═════ Data for processing
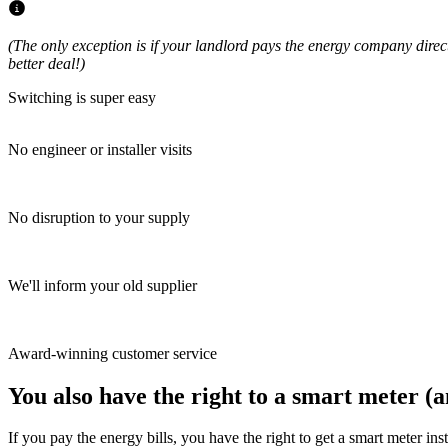
(The only exception is if your landlord pays the energy company directly
better deal!)
Switching is super easy
No engineer or installer visits
No disruption to your supply
We'll inform your old supplier
Award-winning customer service
You also have the right to a smart meter (an
If you pay the energy bills, you have the right to get a smart meter in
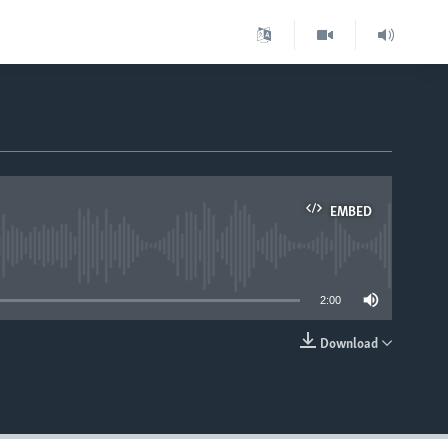
EMBED
able
2:00
Download
EMBED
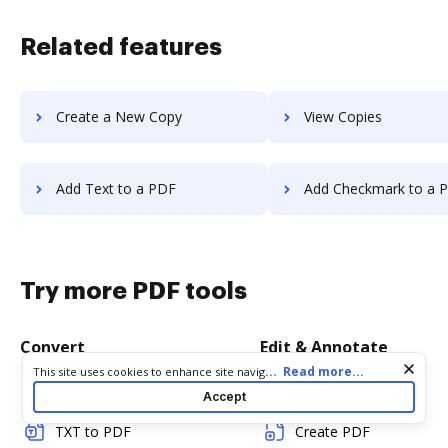
Related features
Create a New Copy
View Copies
Add Text to a PDF
Add Checkmark to a 
Try more PDF tools
Convert
Edit & Annotate
Cookie consent notice
...
Read more...
This site uses cookies to enhance site navigation and personalize
your experience. By using this site you agree to our use of cookies
Word to PDF
Edit PDF
Accept
as described in our
Privacy Notice
. You can modify your selections
by visiting our
Cookie and Advertising Notice
.
TXT to PDF
Create PDF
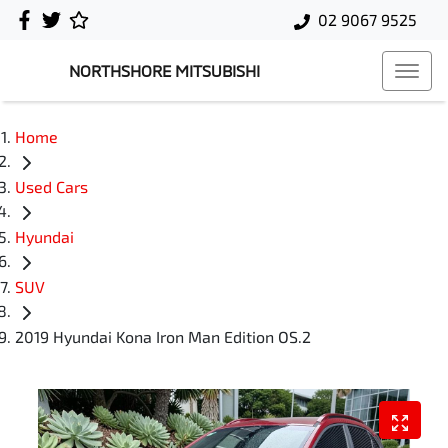
02 9067 9525
NORTHSHORE MITSUBISHI
Home
Used Cars
Hyundai
SUV
2019 Hyundai Kona Iron Man Edition OS.2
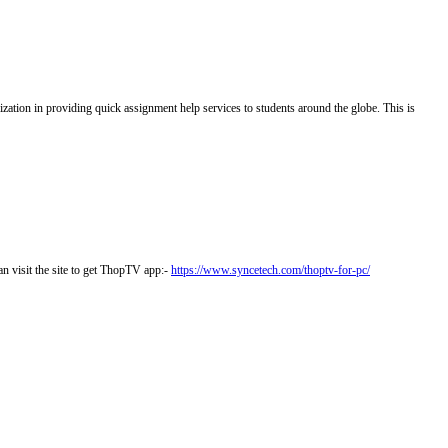
zation in providing quick assignment help services to students around the globe. This is
n visit the site to get ThopTV app:-
https://www.syncetech.com/thoptv-for-pc/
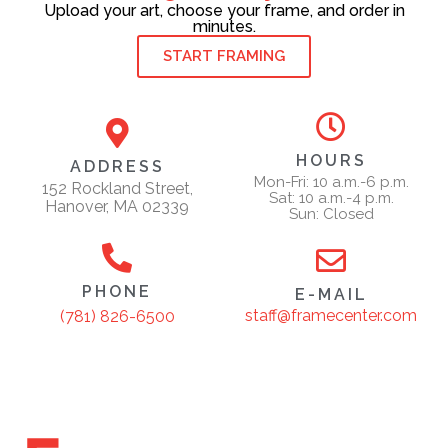
Upload your art, choose your frame, and order in
minutes.
START FRAMING
HOURS
ADDRESS
Mon-Fri: 10 a.m.-6 p.m.
152 Rockland Street,
Sat: 10 a.m.-4 p.m.
Hanover, MA 02339
Sun: Closed
PHONE
E-MAIL
staff@framecenter.com
(781) 826-6500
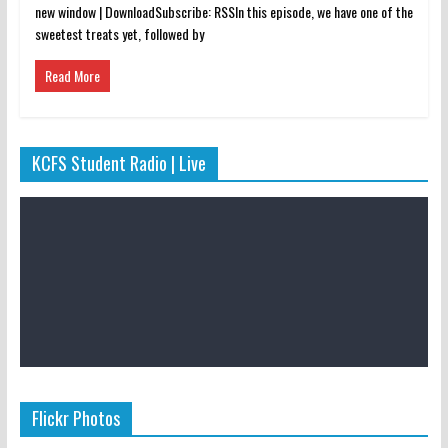
new window | DownloadSubscribe: RSSIn this episode, we have one of the
sweetest treats yet, followed by
Read More
KCFS Student Radio | Live
Flickr Photos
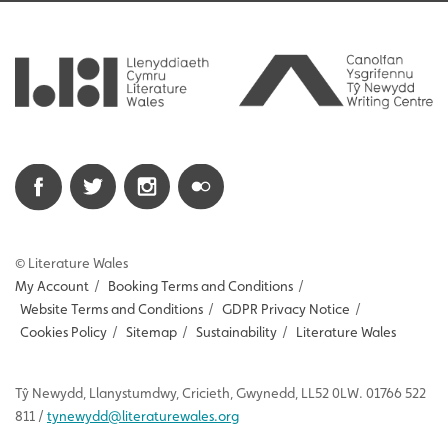
© Literature Wales
My Account
/
Booking Terms and Conditions
/
Website Terms and Conditions
/
GDPR Privacy Notice
/
Cookies Policy
/
Sitemap
/
Sustainability
/
Literature Wales
Tŷ
Newydd
, Llanystumdwy, Cricieth, Gwynedd, LL52 0LW. 01766 522
811 /
tynewydd
@literaturewales.org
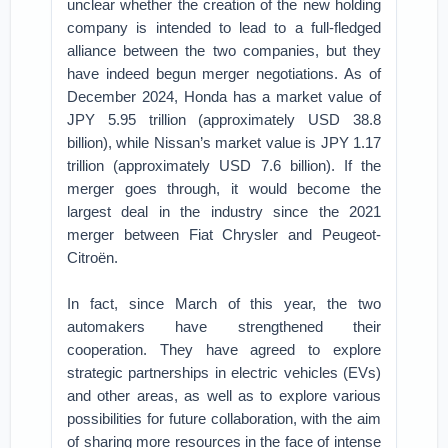
unclear whether the creation of the new holding
company is intended to lead to a full-fledged
alliance between the two companies, but they
have indeed begun merger negotiations. As of
December 2024, Honda has a market value of
JPY 5.95 trillion (approximately USD 38.8
billion), while Nissan’s market value is JPY 1.17
trillion (approximately USD 7.6 billion). If the
merger goes through, it would become the
largest deal in the industry since the 2021
merger between Fiat Chrysler and Peugeot-
Citroën.
In fact, since March of this year, the two
automakers have strengthened their
cooperation. They have agreed to explore
strategic partnerships in electric vehicles (EVs)
and other areas, as well as to explore various
possibilities for future collaboration, with the aim
of sharing more resources in the face of intense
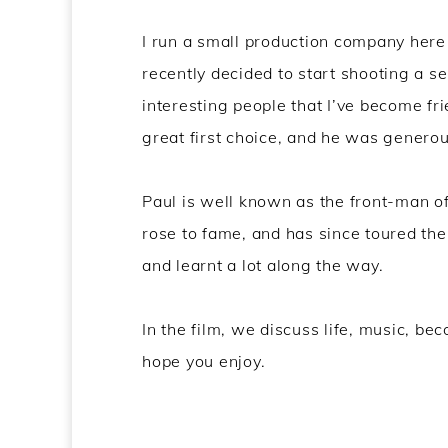
I run a small production company here
recently decided to start shooting a se
interesting people that I’ve become fr
great first choice, and he was generou
Paul is well known as the front-man of
rose to fame, and has since toured the 
and learnt a lot along the way.
In the film, we discuss life, music, be
hope you enjoy.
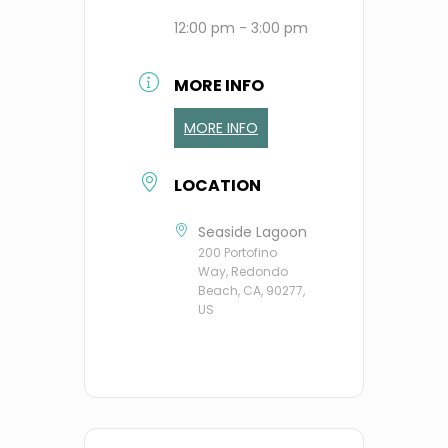
12:00 pm - 3:00 pm
MORE INFO
MORE INFO
LOCATION
Seaside Lagoon
200 Portofino
Way, Redondo
Beach, CA, 90277,
US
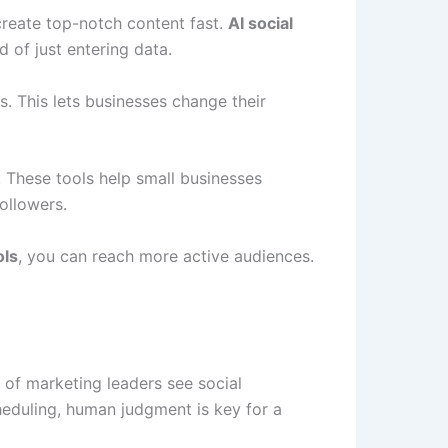
reate top-notch content fast.
AI social
 of just entering data.
. This lets businesses change their
 These tools help small businesses
ollowers.
ols
, you can reach more active audiences.
 of marketing leaders see social
heduling, human judgment is key for a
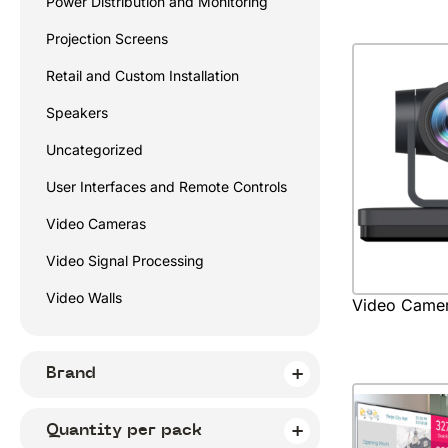
Power Distribution and Monitoring
Projection Screens
Retail and Custom Installation
Speakers
Uncategorized
User Interfaces and Remote Controls
Video Cameras
Video Signal Processing
Video Walls
Video Came
Brand
Quantity per pack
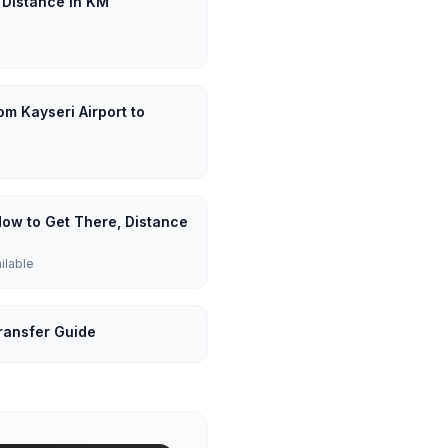
: Distance in KM
om Kayseri Airport to
 How to Get There, Distance
ailable
Transfer Guide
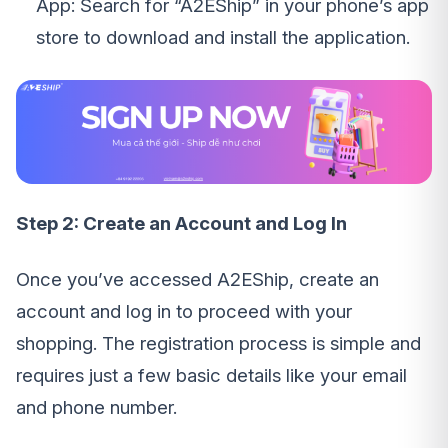
App: Search for “A2EShip” in your phone’s app
store to download and install the application.
Step 2: Create an Account and Log In
Once you’ve accessed A2EShip, create an
account and log in to proceed with your
shopping. The registration process is simple and
requires just a few basic details like your email
and phone number.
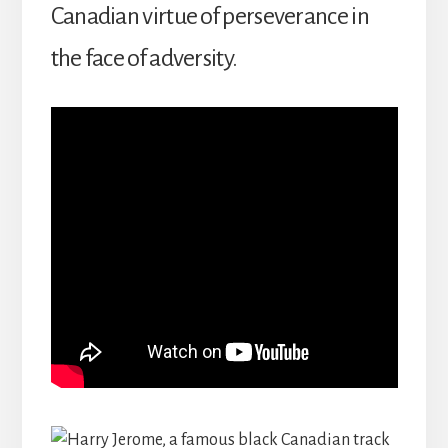
Canadian virtue of perseverance in
the face of adversity.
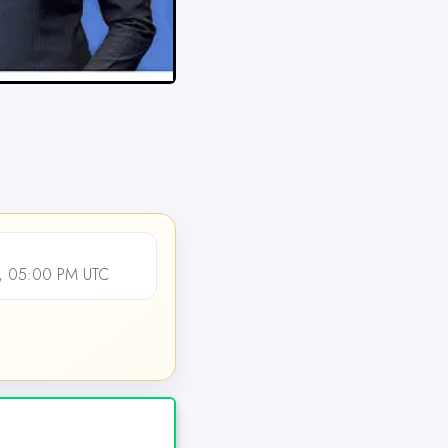
, 05:00 PM UTC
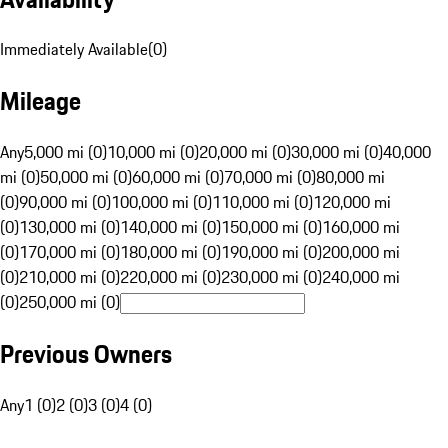
Immediately Available
(
0
)
Mileage
Any
5,000 mi (0)
10,000 mi (0)
20,000 mi (0)
30,000 mi (0)
40,000
mi (0)
50,000 mi (0)
60,000 mi (0)
70,000 mi (0)
80,000 mi
(0)
90,000 mi (0)
100,000 mi (0)
110,000 mi (0)
120,000 mi
(0)
130,000 mi (0)
140,000 mi (0)
150,000 mi (0)
160,000 mi
(0)
170,000 mi (0)
180,000 mi (0)
190,000 mi (0)
200,000 mi
(0)
210,000 mi (0)
220,000 mi (0)
230,000 mi (0)
240,000 mi
(0)
250,000 mi (0)
Previous Owners
Any
1 (0)
2 (0)
3 (0)
4 (0)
══════════
▶ What you need to do
Starting with the first line of the data above and ending with the line containing "You also have the right to a smart meter (an", please restate every line exactly, leaving images out.

▶ Output for this task
(The only exception is if your landlord pays the energy company directly
better deal!)
Switching is super easy
No engineer or installer visits
No disruption to your supply
We'll inform your old supplier
Award-winning customer service
You also have the right to a smart meter (an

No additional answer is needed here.